Find Commands with Unusual Entries
The -u flag outputs only the commands from a list whose entries span more than one search category — those with both a binary and documentation files, for example:
whereis -u ls grep sed gzip
Only commands with unusual patterns appear in the output:
grep: /usr/bin/grep /usr/share/info/grep.info.gz sed: /usr/bin/sed /usr/share/info/sed.info.gz gzip: /usr/bin/gzip /usr/share/info/gzip.info.gz
ls is omitted because it has only a binary with no documentation on this system. grep, sed, and gzip each have both a binary and an info file, spanning two search categories. Use -u to batch-audit a set of tools and identify which ones have documentation or are missing it.
Use Glob Patterns with -g
The -g option, available on util-linux 2.38 and later, interprets the name argument as a glob pattern, matching all commands whose names fit the pattern:
whereis -g 'ls*'
On a standard system, the output includes all installed commands matching the pattern:
ls*: /usr/bin/lsblk /usr/bin/lsipc /usr/bin/lscpu /usr/bin/lslocks /usr/bin/lsmem /usr/bin/lsns /usr/bin/lslogins /usr/bin/lsattr /usr/bin/ls /usr/lib/lsb /etc/lsb-release
Ubuntu 22.04 lacks the
-goption, andwhereis -g 'ls*'returnswhereis: bad usage.

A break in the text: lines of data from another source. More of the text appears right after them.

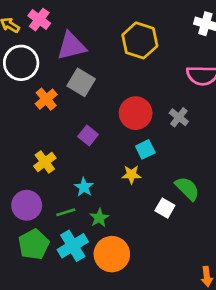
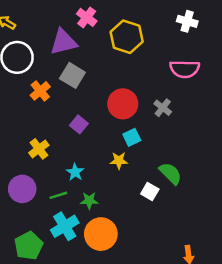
pink cross: (39, 20) -> (87, 17), moved
green star: (99, 218) -> (89, 201), turned 30
green pentagon: (34, 244) -> (29, 246), moved

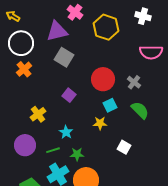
white cross: (187, 21) -> (143, 16), moved
orange cross: (40, 91) -> (24, 69), moved
green semicircle: (170, 173) -> (140, 110), moved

In that case, list command names explicitly, for examplewhereis ls lsblk lscpu.
Limit the Search Path
whereis searches in standard directories by default, but you can limit the search to specific paths. The -B, -S, and -M options define custom paths, and -f ends the list before the command name.
whereis -b -B /bin -f ls
This command confines the search to /bin and shows only binaries:
ls: /usr/bin/ls
On modern distributions, /bin often points to /usr/bin, so the binary still resolves there.
Search a Specific Documentation Path
You can point the documentation search to a specific directory with -M. For example, search the info directory for grep documentation:
whereis -m -M /usr/share/info -f grep
grep: /usr/share/info/grep.info.gz
Use -M to direct documentation lookups to a specific directory when custom info paths are installed outside the defaults.
Search Multiple Binary Paths
whereis does not exclude directories directly, so define the paths you want to search. You can provide multiple directories after -B and end the list with -f:
whereis -b -B /usr/bin /usr/local/bin -f grep
grep: /usr/bin/grep
Add additional directories after -B as needed to cover custom binary locations.
Troubleshoot Common whereis Errors
Missing -f Option Error
If you see an error about a missing -f option, you did not separate the command name from the path list:
whereis -b -B /bin ls
whereis: option -f is missing
Add -f before the command name and rerun the lookup to confirm the result:
whereis -b -B /bin -f ls
ls: /usr/bin/ls
Empty Result After Lookup
If a lookup returns only a name and a colon, the system is missing the binary or has stripped the documentation:
whereis -m ls
ls:
Confirm the command exists in your PATH before troubleshooting further:
command -v ls
/usr/bin/ls
Conclusion
The whereis command searches a predefined set of standard system paths and returns all matching binaries, man pages, and source files in one call. Use -b, -m, and -s independently to narrow results, or combine them with -B, -M, -S, and -f to restrict the search to specific directories. For a full filesystem scan, reach for find -exec in Linux; for checking which binary the shell actually runs, use which in Linux.